The Key Word Is "Random"

The word "random" here is load-bearing. A passphrase made of words you chose because they sounded good, told a story, or came from your favorite song is not random. It's drawn from a much smaller effective pool than true randomness provides.

"Purple Mountain Majesty" is three words long and feels random. But it's a famous lyric from a well-known song — it's in every major wordlist. "Time Is Money" is a common idiom. "Dogs Love Walks" is a predictable, thematically coherent phrase that cracking tools can generate systematically.

True randomness means the words have no connection to each other, to you, or to any knowable context. "Marble Fence Cloud Bicycle" is strong. "Mountain Blue Sky Eagle" is thematically coherent and much weaker than it looks, even at the same length.

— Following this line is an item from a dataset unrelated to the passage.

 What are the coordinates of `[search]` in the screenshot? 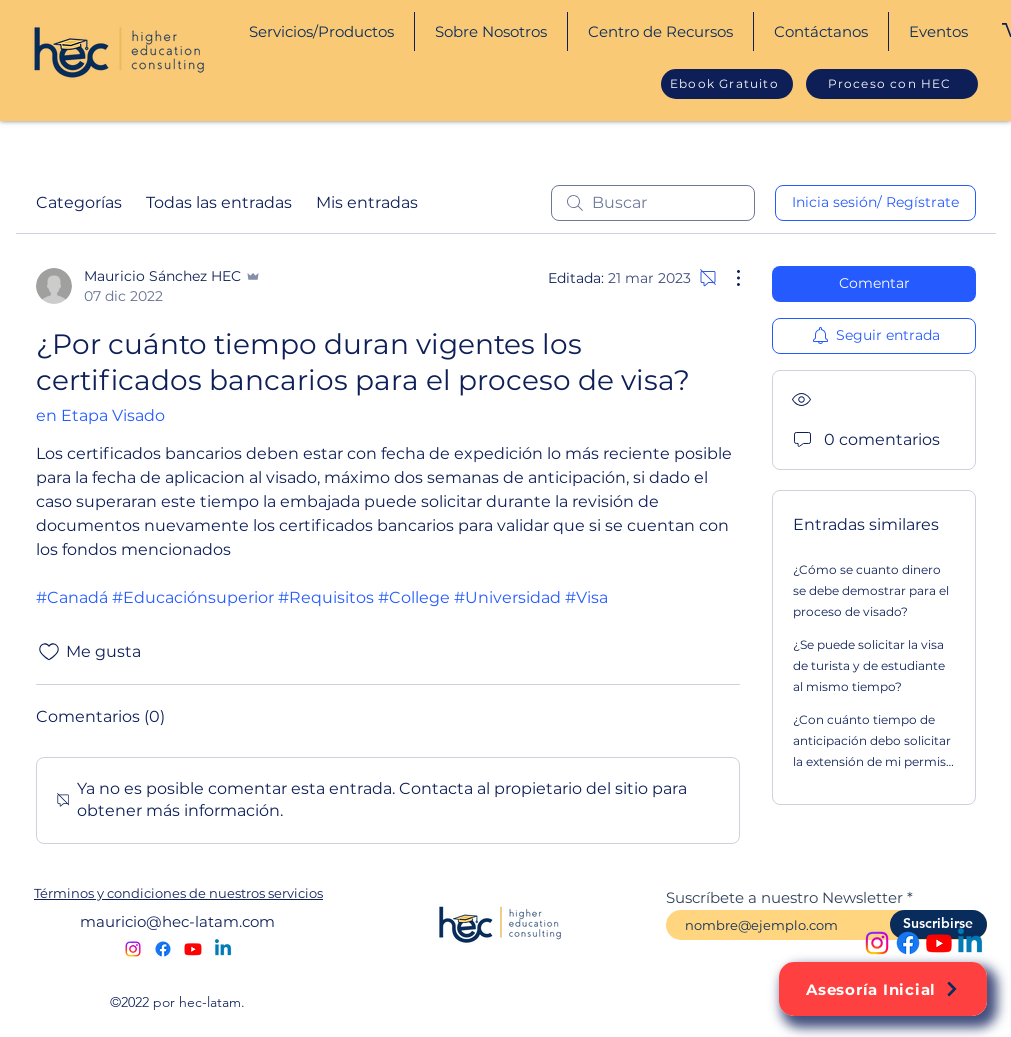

This is why Diceware — physically rolling dice to select words from a numbered list — is a trusted method. The physical randomness of dice removes any possibility of unconscious bias in the selection.

When Passphrases Are the Better Choice

Passphrases shine in one specific use case: the master password for your password manager, or any password you need to type regularly and can't autofill. The combination of high entropy and genuine memorability makes them ideal for this. You don't want to write your master password down permanently — you want to actually know it.

They're also useful for device unlock PINs or passwords where you're entering something manually many times a day. A random character string is painful to type repeatedly. A passphrase is not.

When Traditional Passwords Win

For accounts where you use a password manager and the password is filled in automatically — which should be most accounts — the choice of format matters less. A 20-character random string like "K9#mLpX!2rQzFw9nBv3q" is slightly higher entropy per character than a passphrase of similar length, because it draws from a larger character set.

Some systems have character limits that make long passphrases impractical (though this is increasingly rare). Some require symbols or numbers in ways that a pure-word passphrase doesn't satisfy. In these cases, use the generator and let the manager store it.

The Honest Answer

Both approaches work when done correctly. The mistake isn't choosing one format over the other — it's choosing something short, something predictable, or something based on a real phrase rather than genuine randomness.

If you need to remember it: use a passphrase made from genuinely random words. If a password manager is handling storage and autofill: use a generated random password and don't worry about memorizing it. Either approach, done right, is dramatically more secure than any password you invented to be memorable.

Practical rule of thumb: Passphrase for what you type. Generated password for everything a manager handles. Strong master password — a passphrase — for the manager itself.